Report each line of the data that includes the word "utilisateurs".

(EXERCISE DATA begins)

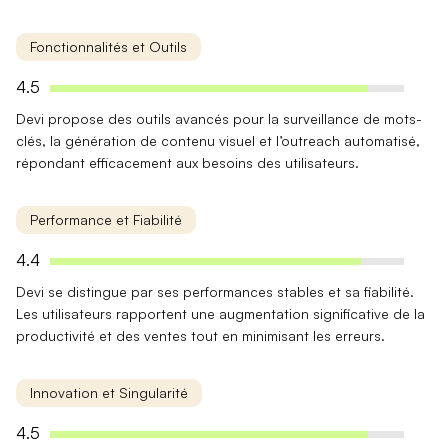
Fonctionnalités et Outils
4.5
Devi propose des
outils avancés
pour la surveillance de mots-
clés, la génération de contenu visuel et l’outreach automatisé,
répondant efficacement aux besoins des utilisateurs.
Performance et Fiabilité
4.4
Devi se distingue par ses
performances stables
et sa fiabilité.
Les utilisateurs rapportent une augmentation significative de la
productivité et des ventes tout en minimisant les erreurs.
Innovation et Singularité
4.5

(EXERCISE DATA ends)
(EXERCISE DATA begins)

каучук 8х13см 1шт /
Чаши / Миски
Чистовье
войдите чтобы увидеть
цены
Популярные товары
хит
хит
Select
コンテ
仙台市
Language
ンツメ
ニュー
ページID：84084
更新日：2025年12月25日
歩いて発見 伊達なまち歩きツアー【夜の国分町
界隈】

(EXERCISE DATA ends)

**SOLUTION TO THIS TASK:**
répondant efficacement aux besoins des utilisateurs.
Les utilisateurs rapportent une augmentation significative de la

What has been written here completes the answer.